Records from a data collection
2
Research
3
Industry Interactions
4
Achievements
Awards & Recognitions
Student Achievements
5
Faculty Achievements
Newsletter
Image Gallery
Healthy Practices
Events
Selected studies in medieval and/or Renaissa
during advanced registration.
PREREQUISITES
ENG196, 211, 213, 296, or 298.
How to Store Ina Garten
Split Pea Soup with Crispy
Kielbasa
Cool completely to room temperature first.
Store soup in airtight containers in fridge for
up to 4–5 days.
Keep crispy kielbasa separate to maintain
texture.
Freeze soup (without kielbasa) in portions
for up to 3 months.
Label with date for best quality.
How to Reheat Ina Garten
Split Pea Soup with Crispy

• Task goal: Every entry above must appear again in the reply, exactly as it stands.

• Response to the task:
2
Research
3
Industry Interactions
4
Achievements
Awards & Recognitions
Student Achievements
5
Faculty Achievements
Newsletter
Image Gallery
Healthy Practices
Events
Selected studies in medieval and/or Renaissa
during advanced registration.
PREREQUISITES
ENG196, 211, 213, 296, or 298.
How to Store Ina Garten
Split Pea Soup with Crispy
Kielbasa
Cool completely to room temperature first.
Store soup in airtight containers in fridge for
up to 4–5 days.
Keep crispy kielbasa separate to maintain
texture.
Freeze soup (without kielbasa) in portions
for up to 3 months.
Label with date for best quality.
How to Reheat Ina Garten
Split Pea Soup with Crispy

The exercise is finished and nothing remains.